From the October 2022 issue of Car and Driver.

Ignore the goofy body. The Legend car looks the way it does—like a nitromethane Shriner fever dream—because that's the basic shape of a human sitting upright behind a motorcycle engine. Thus the bodywork takes the form of a 1930s Ford or Chevy coupe, 5/8 scale, recalling the prewar bootlegger hotrods that spawned NASCAR. What else could it really look like? Nobody wants to race a Converse All-Star.

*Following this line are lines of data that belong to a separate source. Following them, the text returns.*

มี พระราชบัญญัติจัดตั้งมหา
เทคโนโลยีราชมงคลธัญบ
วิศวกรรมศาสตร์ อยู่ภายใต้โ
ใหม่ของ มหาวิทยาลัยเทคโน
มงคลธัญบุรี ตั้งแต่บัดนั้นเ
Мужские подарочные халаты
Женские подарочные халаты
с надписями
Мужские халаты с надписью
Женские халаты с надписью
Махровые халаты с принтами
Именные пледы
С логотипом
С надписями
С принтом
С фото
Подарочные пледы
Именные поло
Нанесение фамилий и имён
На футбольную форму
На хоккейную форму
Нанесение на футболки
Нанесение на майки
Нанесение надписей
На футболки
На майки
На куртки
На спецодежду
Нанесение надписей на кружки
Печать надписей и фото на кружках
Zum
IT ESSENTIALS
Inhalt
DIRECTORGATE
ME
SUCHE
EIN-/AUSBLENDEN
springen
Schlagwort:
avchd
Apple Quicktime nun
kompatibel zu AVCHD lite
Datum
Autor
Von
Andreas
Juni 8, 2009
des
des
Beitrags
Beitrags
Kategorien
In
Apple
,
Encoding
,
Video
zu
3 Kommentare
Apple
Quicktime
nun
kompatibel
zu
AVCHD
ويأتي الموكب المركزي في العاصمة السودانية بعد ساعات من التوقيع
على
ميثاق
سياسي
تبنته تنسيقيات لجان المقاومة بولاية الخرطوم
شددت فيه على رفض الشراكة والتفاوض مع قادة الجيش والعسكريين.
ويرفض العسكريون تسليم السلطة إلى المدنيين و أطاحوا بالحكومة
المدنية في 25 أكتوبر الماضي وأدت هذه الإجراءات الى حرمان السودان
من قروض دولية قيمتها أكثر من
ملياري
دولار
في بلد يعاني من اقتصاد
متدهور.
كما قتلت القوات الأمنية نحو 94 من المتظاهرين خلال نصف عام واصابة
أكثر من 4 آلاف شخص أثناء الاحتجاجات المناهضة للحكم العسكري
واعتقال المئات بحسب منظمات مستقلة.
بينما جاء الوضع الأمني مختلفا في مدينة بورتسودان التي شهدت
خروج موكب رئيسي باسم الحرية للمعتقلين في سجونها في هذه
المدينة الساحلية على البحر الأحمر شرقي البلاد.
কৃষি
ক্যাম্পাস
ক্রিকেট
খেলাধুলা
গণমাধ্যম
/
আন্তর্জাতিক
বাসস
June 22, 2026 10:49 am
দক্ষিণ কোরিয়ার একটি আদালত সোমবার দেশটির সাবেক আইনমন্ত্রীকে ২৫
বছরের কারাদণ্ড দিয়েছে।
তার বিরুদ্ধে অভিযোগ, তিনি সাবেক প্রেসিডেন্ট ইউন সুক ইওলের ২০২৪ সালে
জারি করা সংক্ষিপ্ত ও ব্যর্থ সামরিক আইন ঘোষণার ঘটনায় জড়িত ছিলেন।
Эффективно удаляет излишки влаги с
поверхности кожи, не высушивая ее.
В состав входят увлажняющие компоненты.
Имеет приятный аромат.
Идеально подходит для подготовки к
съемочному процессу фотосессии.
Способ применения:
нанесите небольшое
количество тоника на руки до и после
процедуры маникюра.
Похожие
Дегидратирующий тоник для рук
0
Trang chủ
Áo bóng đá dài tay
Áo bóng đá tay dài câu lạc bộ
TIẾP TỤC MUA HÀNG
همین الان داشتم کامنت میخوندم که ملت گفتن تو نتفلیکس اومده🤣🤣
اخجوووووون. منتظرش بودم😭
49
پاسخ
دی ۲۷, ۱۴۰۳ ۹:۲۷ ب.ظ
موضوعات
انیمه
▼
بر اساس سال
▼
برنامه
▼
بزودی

But that composite body, cheery and cartoonish, is draped over a real-deal race car. A 12,000-rpm Yamaha FZ09—three cylinders, 847-cc, fuel-injected and water-cooled—drives the rear wheels through a six-speed sequential transmission mated to a locked rear end. The Yamaha makes 125 horsepower in a car that weighs about 1100 pounds (rules stipulate that cars must weigh at least 1230 pounds with the driver after a race). That's a stout power-to-weight ratio to squeeze into a 74-inch wheelbase. Models built before 2018 used larger air-cooled four-cylinder engines with carburetors, 1200 cc or 1250 cc, and those still race alongside the FZ09 cars. The big engines put down a lot more torque, 100 pound-feet at the wheels versus the FZ09's 75 pound-feet, but that doesn't really confer an advantage when you're running 13-inch-diameter bias-ply tires. Traction, not power, is always the limiting factor.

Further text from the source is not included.